======== GIVEN ENTRIES

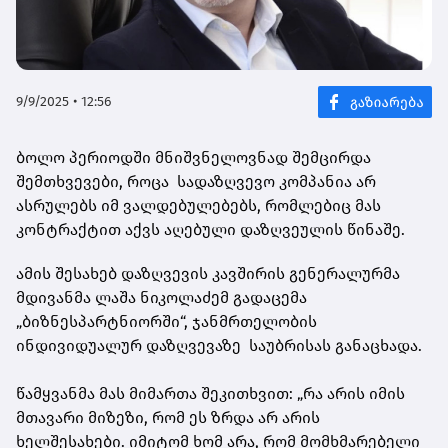
9/9/2025 • 12:56
ბოლო პერიოდში მნიშვნელოვნად შემცირდა
შემთხვევები, როცა სადაზღვევო კომპანია არ
ასრულებს იმ ვალდებულებებს, რომლებიც მას
კონტრაქტით აქვს აღებული დაზღვეულის წინაშე.
ამის შესახებ დაზღვევის კავშირის გენერალურმა
მდივანმა ლაშა ნიკოლაძემ გადაცემა
„ბიზნესპარტნიორში“, ჯანმრთელობის
ინდივიდუალურ დაზღვევაზე საუბრისას განაცხადა.
წამყვანმა მას მიმართა შეკითხვით: „რა არის იმის
მთავარი მიზეზი, რომ ეს ზრდა არ არის
ხელშესახები. იმიტომ ხომ არა, რომ მომხმარებელი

================

- **WHAT THE TASK REQUIRES**
Work out how many lines in the entries above include the word "არის". Respond with only the number.

- **TASK RESPONSE**
2